Rita Letendre est née à Drummondville, en 1928, de parents abénakis et québécois. Elle vit à Toronto depuis 1969. La carrière de l’artiste débute dans les années 1950, après de brèves études à l’École des beaux‑arts de Montréal, qu’elle délaisse pour fréquenter le groupe des Automatistes. Avec eux, elle participe à l’exposition La matière chante (1954), ainsi qu’à Espace 55, au Musée des beaux‑arts de Montréal (1955). Elle remporte le Prix de la jeune peinture, en 1959, et le prix Rodolphe‑de‑Repentigny, en 1960. Un style plus distinctif émerge de son oeuvre au début des années 1960, lorsque l’échelle des figures prend de l’expansion sur la toile, que l’enchaînement des coups de spatule jette de l’huile et monte en flammes, générant des couleurs à la fois explosives et ténébreuses. L’artiste se distancie rapidement de l’approche picturale des signataires du Refus global, qu’elle juge trop restrictive, afin de plonger dans son répertoire personnel en quête d’une expressivité et d’une force spirituelle libre. Le geste et la matière offrent un cadre plus lyrique et expressif à ses oeuvres jusqu’en 1965, moment où son art est au « plus passionnel, plus agité, plus tragique », selon Letendre elle‑même, citée sur le site Internet du Musée des beaux‑arts du Canada. L’héritage de la culture abénakise se traduit chez l’artiste par un goût marqué pour les contrastes saisissants, où alternent les coloris vifs et profonds, les tonalités acidulées et minérales.
Letendre se fait démiurge de la peinture en plaçant le drame, l’intensité et l’énergie de la matière au centre d’une composition vibrante, où une certaine pureté rejoint un coeur battant la chamade. Avec L’espace d’un moment, exécutée en 1962, la peintre propose une vision, ou une apparition, qui paraît puiser dans ses origines ancestrales. Dans la tradition tribale et la spiritualité des Abénakis et des Wabanakis du Sud, le Gici Niwaskw est le « Grand Esprit », le Créateur. Il s’agit d’un « être bienveillant et abstrait qui n’interagit pas directement avec les humains. Comme chez d’autres tribus algonquines, le Grand Esprit des histoires abénakises est rarement personnifié, et les légendes orales ne lui assignent pas de sexe en particulier », écrit Dean Snow dans un article encyclopédique consacré aux Abénakis1. Toujours selon la légende, cet esprit bienveillant serait à l’origine de la création du monde, et dans certains récits, on raconte que ce dernier aurait rempli la terre de vie, de couleur et de lumière. Les masses noires sur fond ardent, en pleine rupture l’une de l’autre, un peu comme des plaques tectoniques en mouvement, laissent s’échapper comme d’un antre un faisceau de lumière féconde, déclinée en pigments lime, bleu ciel et lavande, présage d’une luxuriance à venir. Premier rayon à percer la toile, qui épousera un tout autre style dans l’oeuvre de Letendre durant les années subséquentes, plus près de celui des Plasticiens.

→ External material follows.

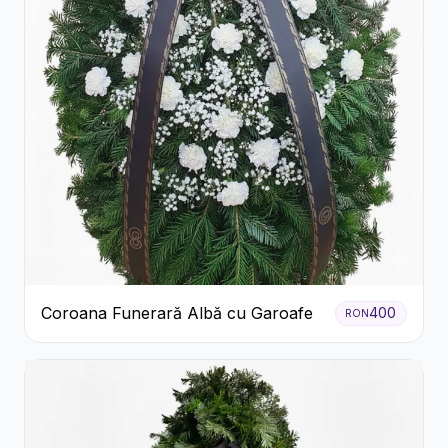
Coroana Funerară Albă cu Garoafe
400
RON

Une huile sur toile qui se rapproche d’Atara (1963, collection du Musée des beaux‑arts du Canada), peinte lors d’un séjour en Israël, et qui reprend avec exactitude les motifs et couleurs explorés dans L’espace d’un moment, exception faite de l’éclat de lumière qui s’élève au‑dessus des masses, ajoutant une force spectrale à ce tableau magistral.
En 2010, Rita Letendre est reçue membre de l’Académie royale des arts du Canada et remporte le Prix du Gouverneur général du Canada en arts visuels et en arts médiatiques. En 2016, lui est décerné le Prix Paul‑Émile‑Borduas, et à l’été 2017, l’Art Gallery of Ontario lui consacre une rétrospective majeure intitulée Rita Letendre : Fire & Light.